Records from a data collection:
--------

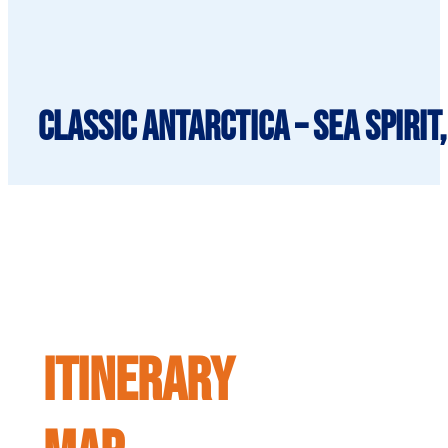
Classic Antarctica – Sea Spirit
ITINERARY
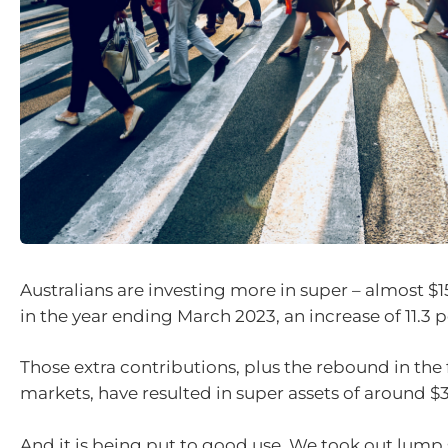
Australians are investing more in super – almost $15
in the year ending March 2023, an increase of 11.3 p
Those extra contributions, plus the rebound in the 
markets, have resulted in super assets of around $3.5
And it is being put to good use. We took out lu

--------

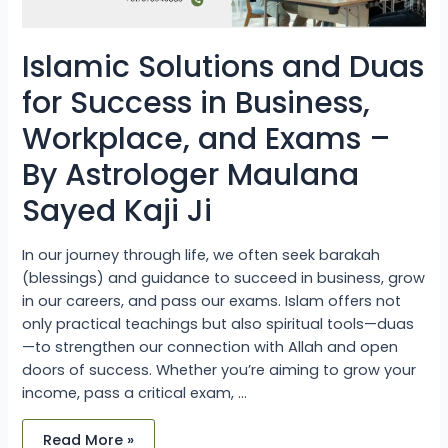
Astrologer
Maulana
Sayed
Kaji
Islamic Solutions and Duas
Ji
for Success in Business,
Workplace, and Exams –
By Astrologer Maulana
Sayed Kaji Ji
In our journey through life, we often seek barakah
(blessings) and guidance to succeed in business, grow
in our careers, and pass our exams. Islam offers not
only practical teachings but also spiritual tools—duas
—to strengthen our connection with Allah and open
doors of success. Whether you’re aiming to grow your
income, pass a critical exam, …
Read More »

--------

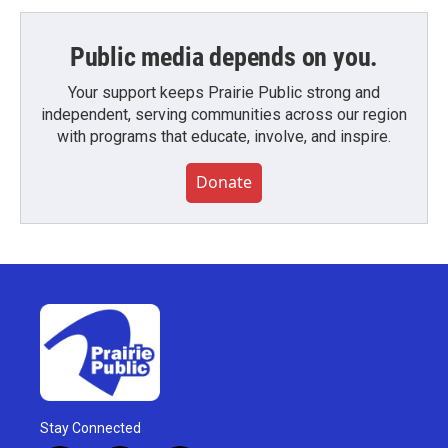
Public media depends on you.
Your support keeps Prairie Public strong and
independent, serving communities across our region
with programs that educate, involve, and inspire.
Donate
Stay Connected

--------

» Instructions for the task:
List each line of the records that holds the string "Public".

» Task output:
Public media depends on you.
Your support keeps Prairie Public strong and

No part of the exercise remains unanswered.